Thursday, July 12, 2007

The Brits want their NHS back.

This article in The Guardian had me worried at first:
The NHS is on the brink of collapse and cannot be saved unless Gordon Brown intervenes when he becomes prime minister to give doctors the authority to organise a recovery, the leader of Britain's 33,000 hospital consultants will claim today.


Oh dear. I've been trumpeting the merits of both socialized medicine and "socialized medicine" for some time now. The UK health care system on the brink of collapse?! Say it ain't so! They drag out the suspense with the following paragraph [I'd like to point out that bit about best piece of social capital].
Jonathan Fielden, chairman of the British Medical Association's consultants committee, will tell Mr Brown: "Political meddling has brought the NHS to its knees. Unshackle the profession, give us back the health service, and we will rebuild it. Fail to do so and you will rightly be condemned for destroying the best piece of social capital the country has ever had."


If you've seen some of the reports and tables and graphs I've linked to here in this blog, you may have noticed that the UK doesn't spend a whole lot of money per person on health care. One could easily be misled into thinking it's because they don't have a whole lot of money to spend on health care. Not so, apparently:
Dr Fielden will make his plea as Patricia Hewitt, the health secretary, announces the NHS's financial results for the year to March. She is expected to confirm a report in the Guardian last week that it made a surplus of about £500m.

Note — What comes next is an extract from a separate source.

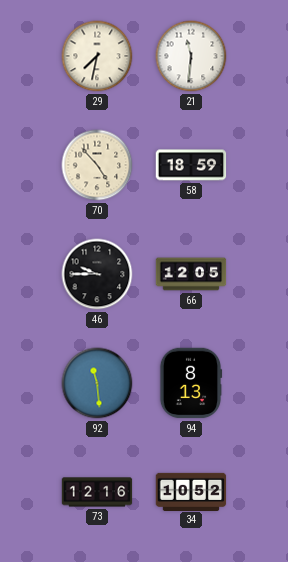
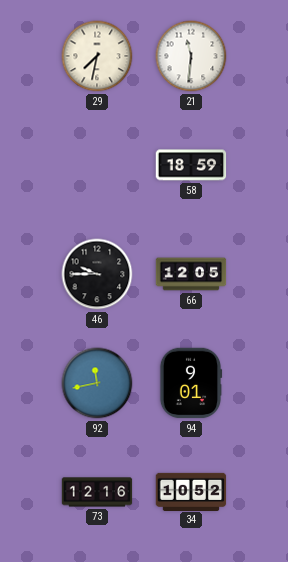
70: 4:53 -> none
92: 11:29 -> 11:43
94: 8:13 -> 9:01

Finally! Down at the very end of the article, comes this quote:
"The excessive use of private firms to provide NHS services has been costly, disruptive and has fragmented care. The independent sector should only be used where the NHS needs it, not thrust into its midst like a carelessly placed hand grenade.

....

"We will not stand by and see the Trojan horse of the independent sector rolled in to take over the health service from within."

2 comments:

Bryan said...

Ah, yes, the wonders of "privatization." We all know how well that has worked - which is to say, it has never worked and is always more expensive when a government service has been privatized.

How the new US Postal Service working out? Notice how many rate increases they've had as compared to the old Post Office.

hipparchia said...

there's a postal service?! who knew?

privatization sucks. the more i get into this stuff, the madder i get, alternating between anger at being taken and despair that i didn't figure out how to do some of my own profiteering from bilking the taxpayers.